I’m telling you, when it comes to getting on the path of self-compassion, it is a real game-changer to know the differences between being nice and being kind. Try it and I’m pretty confident that you’ll see just what I am talkin’ about.
12. Toast Yourself Every Day
There really is no telling, just how many articles I’ve written (even on this platform) where I mention that I make it a point and practice toasting myself on a daily basis. Why? Well, even though I’m pretty sure that everyone reading this has been a part of a formal toast before, I’m not sure how many of y’all have actually sat and thought about what a toast represents. It’s a way of wishing someone future success, happiness, and health; it can also be a way of celebrating someone’s accomplishments.
Listen, at the time that I’m actually penning this, it’s not even noon yet and I already know that I’m gonna toast myself later because I didn’t straight up cuss out someone who’s been trying me for the past couple of weeks — and yes, that is worth celebrating, chile!
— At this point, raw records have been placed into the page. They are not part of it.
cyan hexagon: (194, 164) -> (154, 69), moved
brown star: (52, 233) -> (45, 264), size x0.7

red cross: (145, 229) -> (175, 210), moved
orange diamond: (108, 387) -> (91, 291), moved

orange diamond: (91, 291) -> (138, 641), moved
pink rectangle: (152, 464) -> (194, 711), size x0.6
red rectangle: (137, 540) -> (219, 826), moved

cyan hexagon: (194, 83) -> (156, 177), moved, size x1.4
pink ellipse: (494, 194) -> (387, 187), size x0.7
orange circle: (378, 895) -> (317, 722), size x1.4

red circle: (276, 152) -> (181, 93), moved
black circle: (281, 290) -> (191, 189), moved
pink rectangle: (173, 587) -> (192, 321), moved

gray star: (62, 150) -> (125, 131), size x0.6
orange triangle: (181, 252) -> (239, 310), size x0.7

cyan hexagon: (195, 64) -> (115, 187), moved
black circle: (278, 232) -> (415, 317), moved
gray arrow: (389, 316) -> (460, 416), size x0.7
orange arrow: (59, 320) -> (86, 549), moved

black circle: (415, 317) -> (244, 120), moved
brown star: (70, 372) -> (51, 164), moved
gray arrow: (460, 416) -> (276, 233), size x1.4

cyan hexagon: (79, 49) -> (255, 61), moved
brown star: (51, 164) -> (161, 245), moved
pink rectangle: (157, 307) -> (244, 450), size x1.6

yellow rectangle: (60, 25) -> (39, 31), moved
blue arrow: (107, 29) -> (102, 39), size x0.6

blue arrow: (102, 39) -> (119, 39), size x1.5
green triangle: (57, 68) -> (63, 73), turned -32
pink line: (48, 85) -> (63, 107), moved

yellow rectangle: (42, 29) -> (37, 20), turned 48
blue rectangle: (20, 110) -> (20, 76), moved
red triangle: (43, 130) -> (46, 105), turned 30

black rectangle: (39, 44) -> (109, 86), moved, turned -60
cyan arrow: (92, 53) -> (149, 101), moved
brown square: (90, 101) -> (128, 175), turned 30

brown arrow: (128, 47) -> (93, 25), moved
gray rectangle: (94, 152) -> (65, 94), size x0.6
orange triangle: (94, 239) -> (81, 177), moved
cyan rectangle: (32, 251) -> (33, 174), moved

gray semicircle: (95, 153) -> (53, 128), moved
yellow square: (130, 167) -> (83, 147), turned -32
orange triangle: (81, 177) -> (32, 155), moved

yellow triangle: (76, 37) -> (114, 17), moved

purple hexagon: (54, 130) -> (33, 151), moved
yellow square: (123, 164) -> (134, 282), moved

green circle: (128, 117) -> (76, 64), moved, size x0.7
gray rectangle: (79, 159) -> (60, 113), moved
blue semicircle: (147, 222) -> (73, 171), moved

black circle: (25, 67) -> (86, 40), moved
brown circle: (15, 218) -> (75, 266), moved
The reality is that a lot of people stay in the cycle of self-induced suffering and it’s because all they think about is their weaknesses and/or shortcomings and/or mistakes and/or all of the things that they need to do that they haven’t done (which can induce stress, overthinking and feeling completely overwhelmed). Toasting yourself reminds you that although you have a ways to go, you’ve also come a long way too — one step at a time.
So, as we bring this finally to a close, determine that tonight, you’re gonna pull out a flute, pour yourself some bubbly (even if it’s sparkling cider), and verbally toast yourself for some sort of reached goal or internal triumph. It’s another way to extend yourself some compassion — in a way that you probably never thought you deserved or even needed before. Salute, sis. SALUTE.